Её звали Маша, а его - Миша.
Она была красавицей, а он чудовищем.
Она спасла ему жизнь, а он не сумел её уберечь.
Любовь сделала его Художником, и она вернулась "Христовой невестой".
Страницы из книги Михаила Нестерова «О пережитом. 1862–1917 гг. Воспоминания»
Как-то была назначена в городском Ушаковском парке лотерея-аллегри. Разыгрывались, кроме вещей обычных, пожертвованных за ненадобностью купцами, разными дамами-благотворительницами, бурая корова, велосипед и еще что-то заманчивое.
Скуки ради и я пошёл в парк, и на лужайке, где продавались билеты, где была большая толпа жаждущих выиграть корову, вдруг остановил свой взор на двух незнакомых, не уфимских (уфимских-то я знал поголовно) барышнях.
Одна из барышень была небольшая полная блондинка, другая – высокая, стройная, тёмная шатенка. Обе они были одинаково одеты в тогда ещё невиданные в Уфе малороссийские костюмы, суровые с вышивками, и в одинаковых широких, типа «директория», шляпах, чёрных, с красивыми шотландскими лентами, на них наколотыми.
Они обе весело болтали, но держались особняком, не смешиваясь с провинциальной толпой. Сразу было видно, что барышни или петербургские, или московские.

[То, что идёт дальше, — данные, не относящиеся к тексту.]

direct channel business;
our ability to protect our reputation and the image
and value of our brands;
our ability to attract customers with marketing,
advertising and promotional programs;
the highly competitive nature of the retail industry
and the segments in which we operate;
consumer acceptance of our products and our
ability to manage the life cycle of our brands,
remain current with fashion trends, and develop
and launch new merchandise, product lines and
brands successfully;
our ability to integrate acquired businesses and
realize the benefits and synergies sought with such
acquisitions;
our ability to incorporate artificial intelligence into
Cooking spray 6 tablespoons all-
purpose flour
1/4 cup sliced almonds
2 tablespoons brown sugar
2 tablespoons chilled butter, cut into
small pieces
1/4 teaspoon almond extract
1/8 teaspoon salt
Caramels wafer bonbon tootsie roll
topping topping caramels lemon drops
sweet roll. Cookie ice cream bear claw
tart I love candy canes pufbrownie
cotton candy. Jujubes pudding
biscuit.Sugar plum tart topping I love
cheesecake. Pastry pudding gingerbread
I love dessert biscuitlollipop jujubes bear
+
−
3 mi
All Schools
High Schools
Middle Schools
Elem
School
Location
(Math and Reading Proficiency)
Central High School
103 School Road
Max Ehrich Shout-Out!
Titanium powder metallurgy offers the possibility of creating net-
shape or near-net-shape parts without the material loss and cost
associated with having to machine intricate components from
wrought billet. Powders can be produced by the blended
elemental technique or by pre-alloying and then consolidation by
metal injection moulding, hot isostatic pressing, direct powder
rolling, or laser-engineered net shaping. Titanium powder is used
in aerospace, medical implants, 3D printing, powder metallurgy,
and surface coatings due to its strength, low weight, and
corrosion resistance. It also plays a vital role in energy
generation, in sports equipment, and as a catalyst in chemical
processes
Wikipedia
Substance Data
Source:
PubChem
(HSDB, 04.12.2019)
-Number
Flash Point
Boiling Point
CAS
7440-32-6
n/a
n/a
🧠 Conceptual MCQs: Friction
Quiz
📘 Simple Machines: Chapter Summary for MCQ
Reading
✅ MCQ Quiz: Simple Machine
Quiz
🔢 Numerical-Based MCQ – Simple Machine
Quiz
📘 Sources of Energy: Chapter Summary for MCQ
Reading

Моё внимание было всецело поглощено ими. И, как на беду, не у кого было спросить о них, разузнать что-нибудь. И я, позабыв о лотерее, обо всём, стал зорко высматривать незнакомок – так они мне нравились, особенно высокая.
Когда мне удавалось стать поближе, смотря на неё, мне казалось, что я давно-давно, ещё, быть может, до рождения, её знал, видел. Такое близкое, милое что-то было в ней. Лицо цветущее, румяное, немного загорелое, глаза небольшие, карие, не то насмешливые, не то шаловливые, нос небольшой, губы полные, но около них складка какая-то скорбная, даже тогда, когда лицо оживлено улыбкой очень особенной – наивной, доверчивой и простодушной... Голос приятный, очень женственный, особого какого-то тембра, колорита.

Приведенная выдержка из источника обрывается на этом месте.